La rénovation, enjeux et potentiel : avis d’experts
Réduction des ressources consommées, des déchets et gaz à effet de serre produits, des frais énergétiques, amélioration du confort et de la sécurité des occupants, mais aussi augmentation de la valeur marchande du bien et préservation du patrimoine, la rénovation est une opportunité d’améliorer l’environnement bâti durablement et efficacement.
Pit Kuffer, associé chez Witry & Witry architecture urbanisme et membre de l’OAI
« L’impact socio-culturel de la rénovation de notre patrimoine bâti est souvent mépris par rapport aux paramètres écologiques, et pourtant ce n’est qu’en valorisant l’intégralité des circonstances, la cohésion sociétale et les possibilités de réduction des émissions de CO2 éq. que la rénovation déploie son vrai potentiel. D’une part, la rénovation des espaces urbains et des bâtiments amplifie la cohésion sociale et renforce les liens interhumains. Elle renforce également l’identité culturelle qui favorise la stabilité sociétale.
D’autre part, la rénovation contribue à la réduction des ressources de construction nécessaires et des émissions CO2 éq liés. Lors d’une rénovation, de nombreux éléments pourraient être réemployés sur place ou être intégrés dans d’autres projets. Les équipements sanitaires, par exemple, restent intacts pendant des décennies et auraient juste besoin d’un nettoyage intense pour pouvoir être réutilisés. Sachant que la structure portante des bâtiments est responsable d’environ 50 % des émissions CO2 éq et 30 % du coût lié à la construction, le potentiel écologique, économique et sociétal de la rénovation est manifeste.
Le but est donc de conserver et de réutiliser un maximum d’éléments de l’existant, tout en adaptant les bâtiments aux besoins actuels et futurs. Le rôle des architectes et des ingénieurs est de favoriser la rénovation par rapport à la démolition et de transposer le réemploi envers la neutralité carbone, sans pour autant oublier les aspects sociétaux de notre patrimoine bâti. »
Violaine Giaux, direction de l’efficacité énergétique au ministère de l’Économie
« Ce qui importe, c’est l’objectif commun : l’être humain a besoin de la planète pour vivre, alors que la planète n’a pas besoin de nous. Il est dans notre propre intérêt de la préserver. Prendre conscience de nos besoins énergétiques et agir pour les réduire est crucial pour cette préservation.
Viser un parc immobilier peu énergivore, durable et résilient, tout en garantissant le confort et la sécurité de tous, est une priorité pour le Ministère.
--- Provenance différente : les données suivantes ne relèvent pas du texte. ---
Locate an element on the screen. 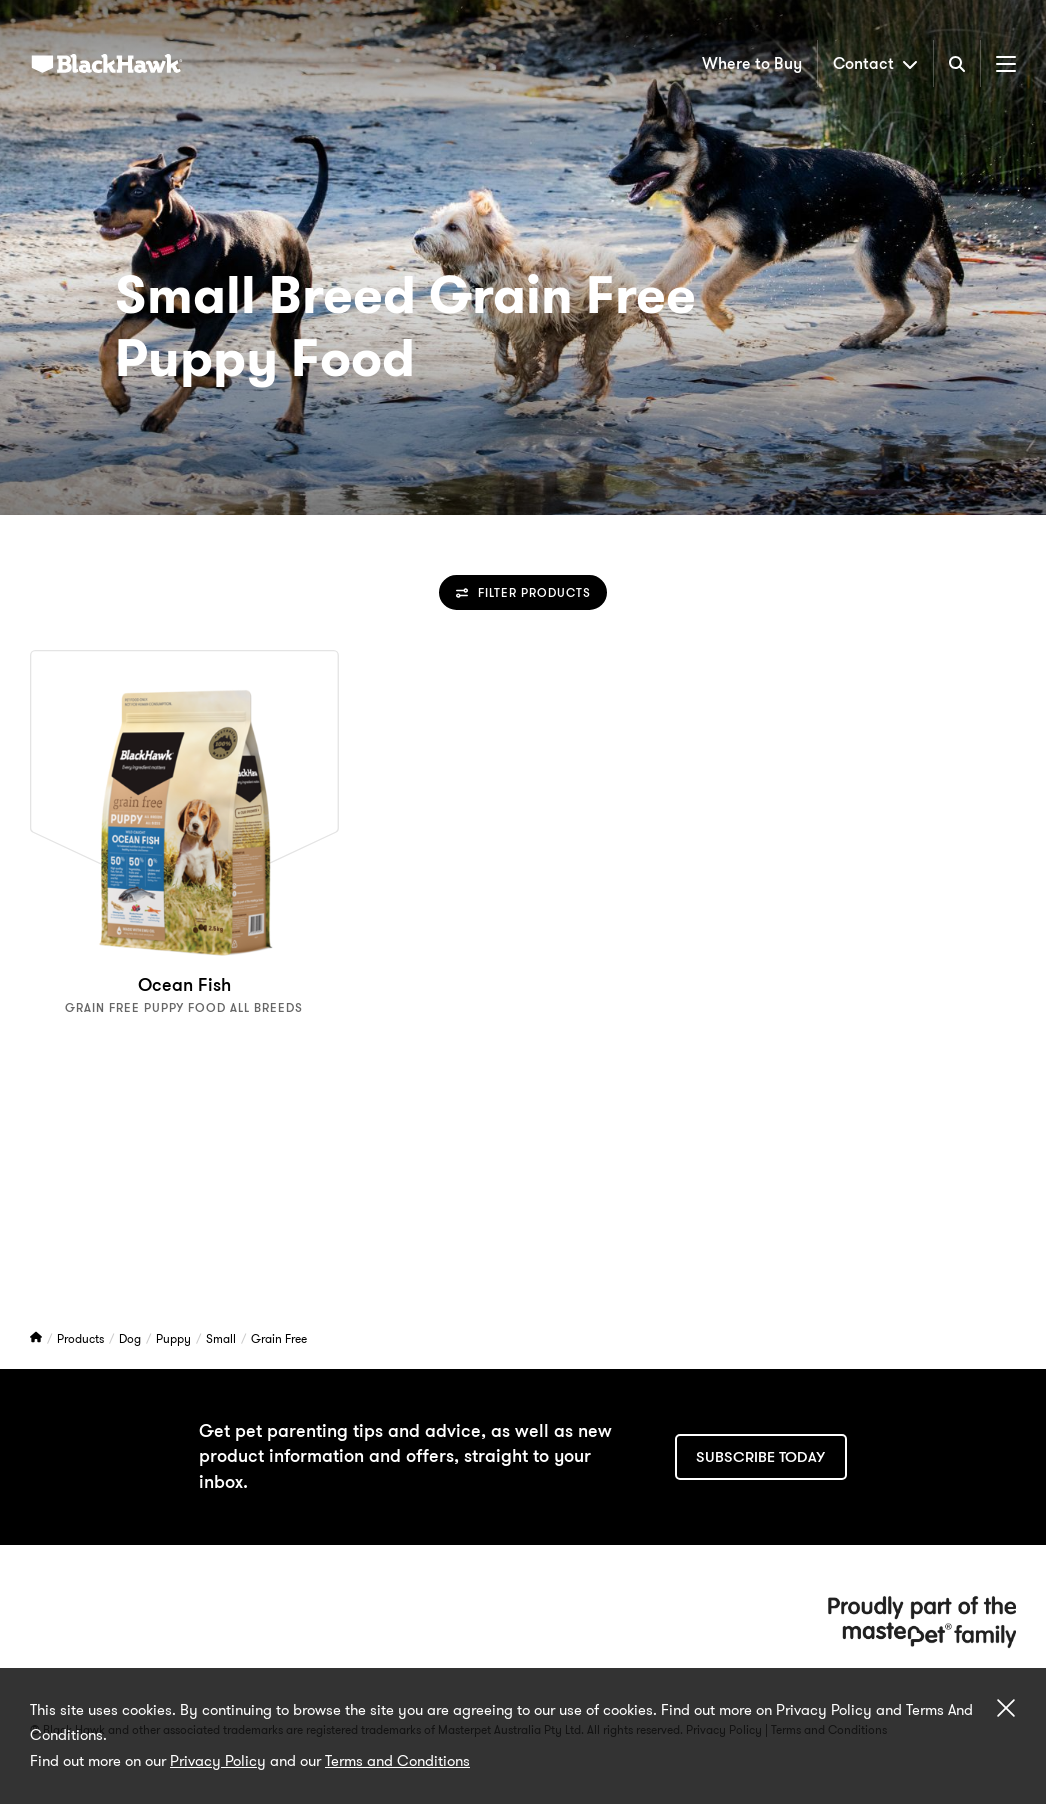 This screenshot has width=1046, height=1804. Where to Buy is located at coordinates (752, 63).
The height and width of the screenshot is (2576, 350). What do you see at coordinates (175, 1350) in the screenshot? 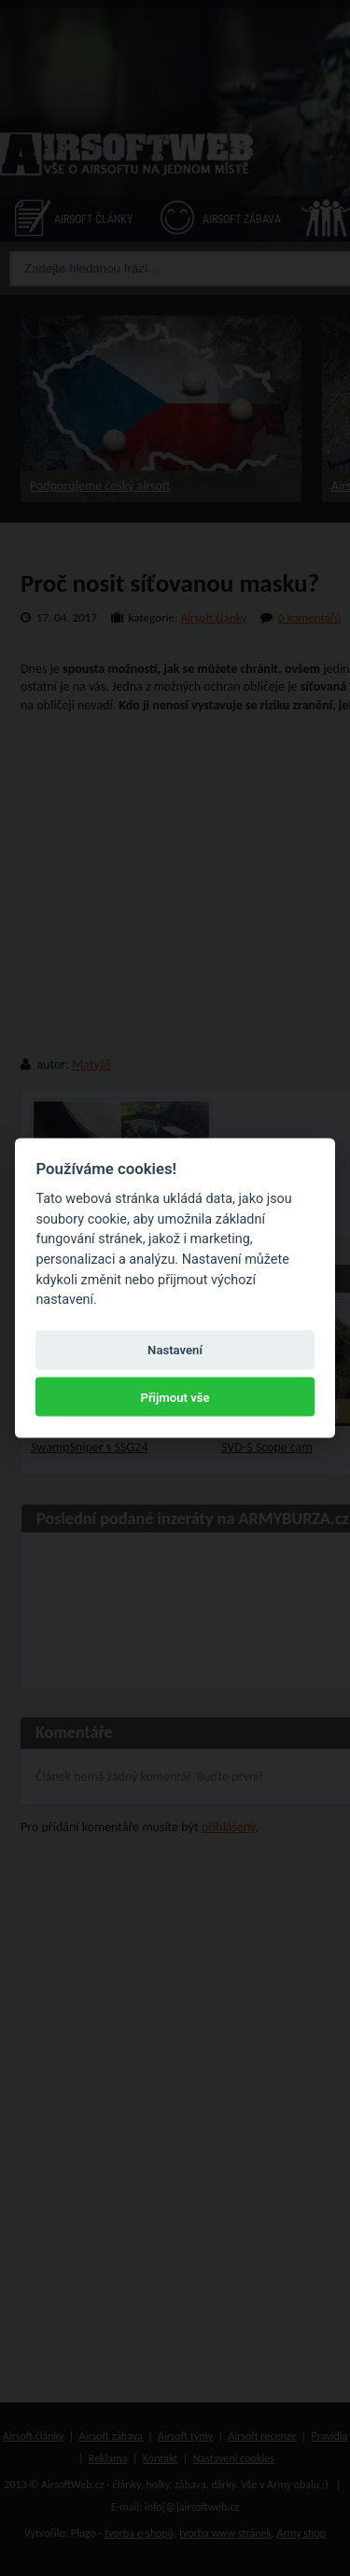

Cela signifie que la rénovation énergétique doit être accessible à tous, non seulement pour préserver notre milieu naturel, mais aussi pour permettre à chacun d’accéder à un logement confortable à un coût accessible, pilier d’une vie digne. Cette vision philanthrope entraîne également des effets positifs sur l’économie locale et la créativité technologique.
Pour œuvrer collectivement à ces objectifs, la mobilisation de tous les acteurs est essentielle. Nous devons tous continuellement nous informer, nous former, nous réinventer, collaborer, encourager, créer, etc. Le Luxembourg est riche d’acteurs clés déjà très avancés dans cette direction. Face aux nombreux défis, l’implication de nouvelles forces dans la formation, le conseil, la conception, la planification, la réalisation des travaux, ainsi que le suivi et le contrôle de qualité, est toujours la bienvenue.
La ligne directrice du ministère est de promouvoir une action en deux étapes : d’abord, améliorer l’efficacité énergétique de manière durable, puis décarboner les systèmes de chauffage pour répondre aux besoins énergétiques résiduels. Pour cela, l’attention et les actions sont portées sur une approche intégrée combinant la sensibilisation, l’accompagnement des propriétaires et des professionnels, la formation professionnelle, les outils techniques, les incitatifs financiers, les réglementations.
Pour une vue plus complète de la stratégie nationale, j’invite les lecteurs à consulter prochainement la mise à jour du PNEC (plan national intégré en matière d’énergie et de climat), dont la version finale sera publiée cet été, ainsi que la nouvelle EPBD (directive européenne sur la performance énergétique des bâtiments (UE) 2024/1275) publiée ce printemps et la nouvelle EED (directive européenne relative à l’efficacité énergétique (UE) 2023/1791), qui seront toutes deux prochainement transposées en droit national. »
François-Xavier Gilen, Manager vente chez Thomas & Piron
« La rénovation exige une expertise technique, un savoir-faire et de la fiabilité. Chez Eklozio, l’entité dédiée à la rénovation lancée par Thomas & Piron il y a quelques mois, nous maîtrisons toutes les techniques et nous intégrons tous les corps de métier, car nous bénéficions de l’expérience d’un groupe présent depuis 48 ans dans la construction et l’immobilier. De plus, nous formons régulièrement nos salariés.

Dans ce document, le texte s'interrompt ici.